Armies of elderly Finns come for extensive curative packages, often as a yearly habit. You can’t blame them – Haapsalu is a picturesque place, like a backdrop for a Bergman costume drama. An endless promenade overlooks the Baltic, which glimmers like a vast pewter plate. Alongside it is the Kuursaal, a slatted, 19th-century concert hall and café surrounded by a cluster of wooden houses in yellow, duck-egg blue and apple green. Tchaikovsky, from his 20s onwards, was a habitué of Haapsalu, and there is now a seafront stone bench in his honour which, when you sit on it, plays a snatch of Swan Lake.
For more than a century Haapsalu has been famous for mud baths, which is why I was here. What nobody told me, though, was that in the great genealogy of smells, sea mud is twin brother to pig poo. The dismay I felt on seeing a great puddle of the stuff spread out on a plastic sheet and being told to sit naked right in the middle of it, was acute.
Once again I was coated, trussed and immobilised, and blankets were piled on top of me to keep the mud warm.
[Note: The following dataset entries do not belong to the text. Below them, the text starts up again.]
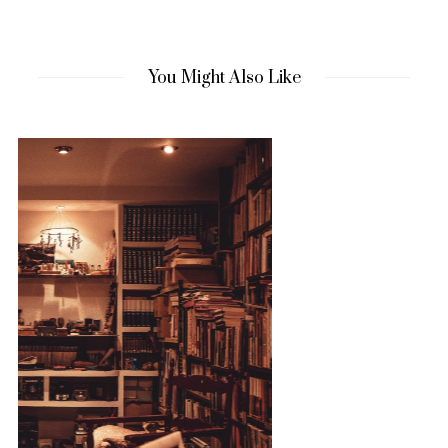
You Might Also Like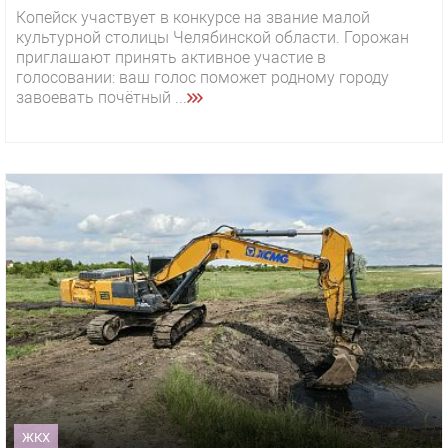
Копейск участвует в конкурсе на звание малой
культурной столицы Челябинской области. Горожан
приглашают принять активное участие в
голосовании: ваш голос поможет родному городу
завоевать почётный ...
ЖКХ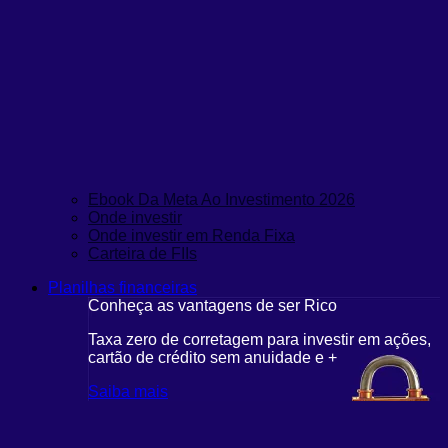
Ebook Da Meta Ao Investimento 2026
Onde investir
Onde investir em Renda Fixa
Carteira de FIIs
Planilhas financeiras
Conheça as vantagens de ser Rico
Taxa zero de corretagem para investir em ações,
cartão de crédito sem anuidade e +
Saiba mais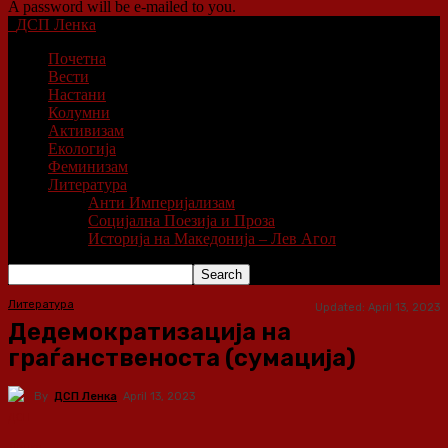
A password will be e-mailed to you.
ДСП Ленка
Почетна
Вести
Настани
Колумни
Активизам
Екологија
Феминизам
Литература
Анти Империјализам
Социјална Поезија и Проза
Историја на Македонија – Лев Агол
Литература
Updated:
April 13, 2023
Дедемократизација на
граѓанственоста (сумација)
By
ДСП Ленка
April 13, 2023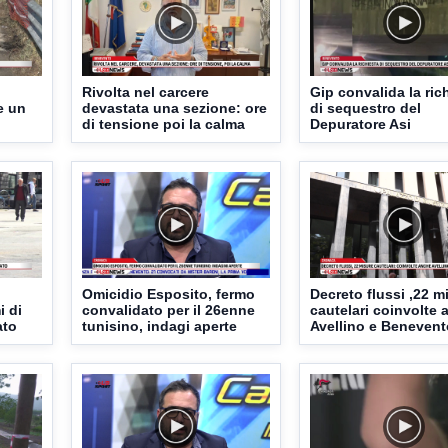
Rivolta nel carcere
Gip convalida la ric
e un
devastata una sezione: ore
di sequestro del
di tensione poi la calma
Depuratore Asi
Omicidio Esposito, fermo
Decreto flussi ,22 m
i di
convalidato per il 26enne
cautelari coinvolte
ato
tunisino, indagi aperte
Avellino e Benevent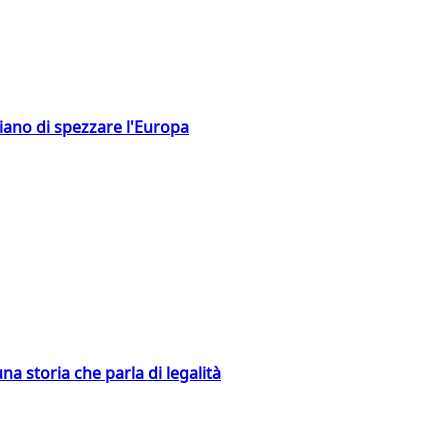
hiano di spezzare l'Europa
na storia che parla di legalità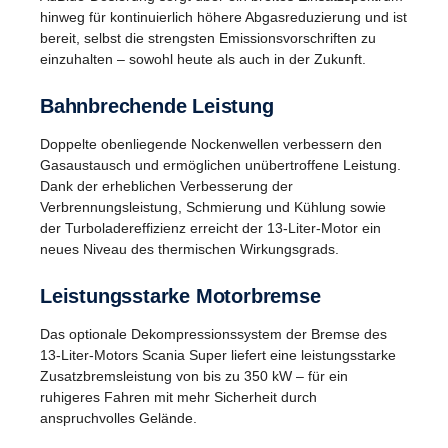
hinweg für kontinuierlich höhere Abgasreduzierung und ist
bereit, selbst die strengsten Emissionsvorschriften zu
einzuhalten – sowohl heute als auch in der Zukunft.
Bahnbrechende Leistung
Doppelte obenliegende Nockenwellen verbessern den
Gasaustausch und ermöglichen unübertroffene Leistung.
Dank der erheblichen Verbesserung der
Verbrennungsleistung, Schmierung und Kühlung sowie
der Turboladereffizienz erreicht der 13-Liter-Motor ein
neues Niveau des thermischen Wirkungsgrads.
Leistungsstarke Motor­bremse
Das optionale Dekompressionssystem der Bremse des
13-Liter-Motors Scania Super liefert eine leistungsstarke
Zusatzbremsleistung von bis zu 350 kW – für ein
ruhigeres Fahren mit mehr Sicherheit durch
anspruchvolles Gelände.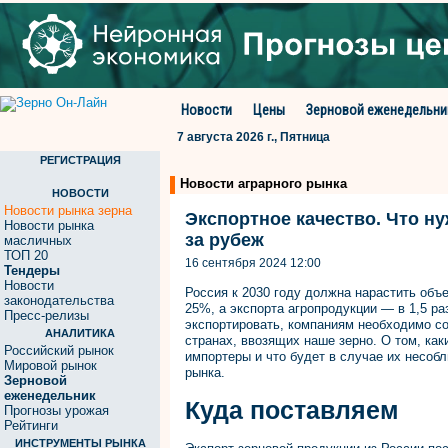
Новости
Цены
Зерновой еженедельни
7 августа 2026 г., Пятница
РЕГИСТРАЦИЯ
Новости аграрного рынка
НОВОСТИ
Новости рынка зерна
Экспортное качество. Что ну
Новости рынка
за рубеж
масличных
ТОП 20
16 сентября 2024 12:00
Тендеры
Новости
Россия к 2030 году должна нарастить объ
законодательства
25%, а экспорта агропродукции — в 1,5 р
Пресс-релизы
экспортировать, компаниям необходимо со
АНАЛИТИКА
странах, ввозящих наше зерно. О том, ка
Российский рынок
импортеры и что будет в случае их несоб
Мировой рынок
рынка.
Зерновой
еженедельник
Куда поставляем
Прогнозы урожая
Рейтинги
ИНСТРУМЕНТЫ РЫНКА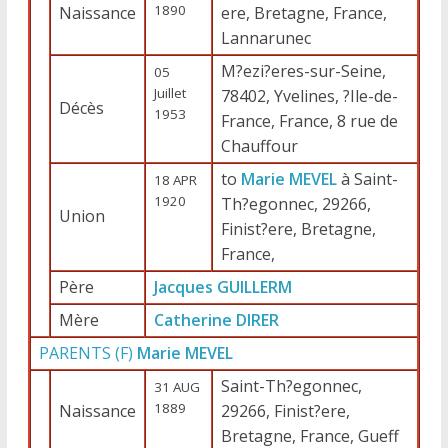
1890
Naissance
ere, Bretagne, France,
Lannarunec
M?ezi?eres-sur-Seine,
05
Juillet
78402, Yvelines, ?Ile-de-
Décès
1953
France, France, 8 rue de
Chauffour
to
Marie MEVEL
à Saint-
18 APR
1920
Th?egonnec, 29266,
Union
Finist?ere, Bretagne,
France,
Père
Jacques GUILLERM
Mère
Catherine DIRER
PARENTS (
F
)
Marie MEVEL
Saint-Th?egonnec,
31 AUG
1889
Naissance
29266, Finist?ere,
Bretagne, France, Gueff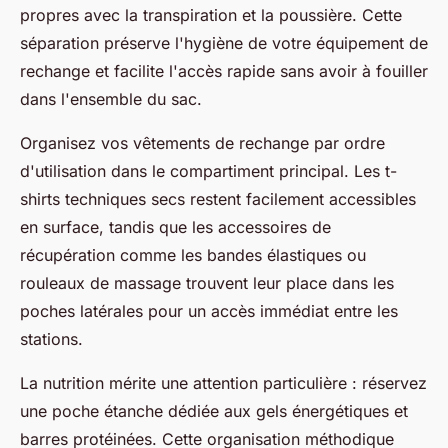
propres avec la transpiration et la poussière. Cette
séparation préserve l'hygiène de votre équipement de
rechange et facilite l'accès rapide sans avoir à fouiller
dans l'ensemble du sac.
Organisez vos vêtements de rechange par ordre
d'utilisation dans le compartiment principal. Les t-
shirts techniques secs restent facilement accessibles
en surface, tandis que les accessoires de
récupération comme les bandes élastiques ou
rouleaux de massage trouvent leur place dans les
poches latérales pour un accès immédiat entre les
stations.
La nutrition mérite une attention particulière : réservez
une poche étanche dédiée aux gels énergétiques et
barres protéinées. Cette organisation méthodique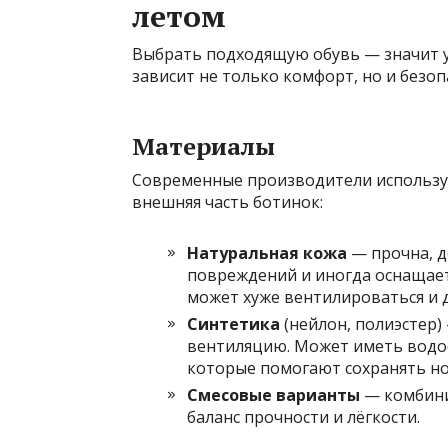
летом
Выбрать подходящую обувь — значит у
зависит не только комфорт, но и безо
Материалы
Современные производители использую
внешняя часть ботинок:
Натуральная кожа
— прочна, д
повреждений и иногда оснащае
может хуже вентилироваться и 
Синтетика
(нейлон, полиэстер)
вентиляцию. Может иметь водо
которые помогают сохранять но
Смесовые варианты
— комбини
баланс прочности и лёгкости.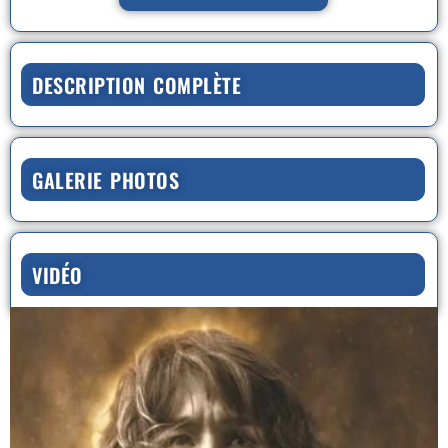
DESCRIPTION COMPLÈTE
GALERIE PHOTOS
VIDÉO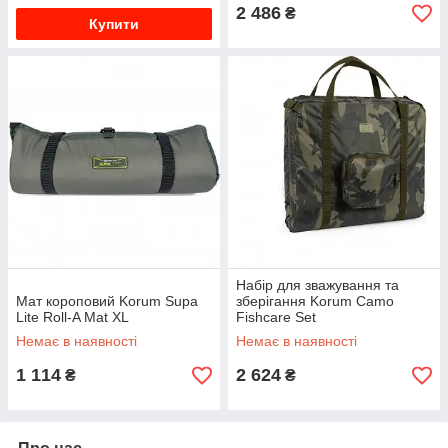
2 486
₴
Купити
Набір для зважування та
Мат короповий Korum Supa
зберігання Korum Camo
Lite Roll-A Mat XL
Fishcare Set
Немає в наявності
Немає в наявності
1 114
2 624
₴
₴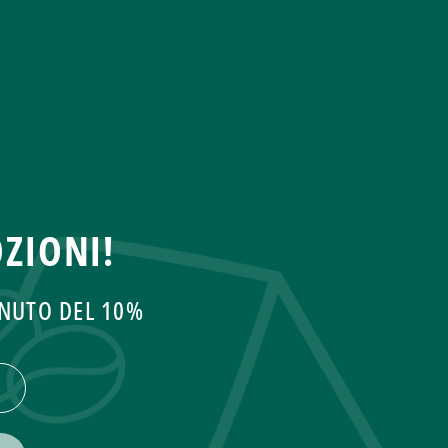
ZIONI!
ENUTO DEL 10%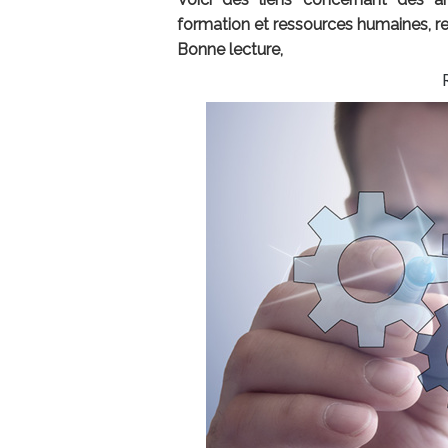
formation et ressources humaines, re
Bonne lecture,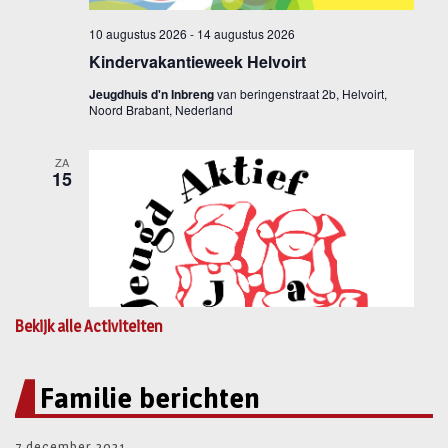
Bekijk alle Activiteiten
Familie berichten
7 december 2021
I could feel great wads of the fetid guck between my fingers, and of course within seconds my nose began to itch. My mud session ended without regret.
Mud must be a miracle cure – why else anyone would choose such smelly degradation when they can be marinated in chocolate is beyond me. Perhaps one brown substance will usurp the other. I could discern no happiness molecule in mud, and for the rest of the day I stank.
I recovered in Laine’s restaurant, where I found Duck Wellington, eight kinds of vodka, cigars and waiters tolerant of livestock odours. I was reassured to see that, if the Estonians have a reputation for health cures, they are equally good at providing the need for them.
Coffee and brandy arrived, and the toxins came flooding back. I greeted them as the kind of neighbours who wear you down, hardly ever go away, and always return with a ruckus, but whose existence you can’t imagine life without. Your good health. Or, as they say in Estonia, Terviseks!
The Laine (Sadama 9/11, 90502 Haapsalu; www.laine.ee) is an ex-Soviet sanatorium overlooking the seafront.
Kalevspa Hotel (Aia 18, 10111 Tallinn; www.kalevspa.ee) is a pin-new spa and hotel on the edge of Tallinn’s Old Town; rooms are slick and well-equipped if a little spartan.
Tervise Paradiis (Side 14, 80010 Pärnu; www.terviseparadiis.ee) is Estonia’s flagship spa.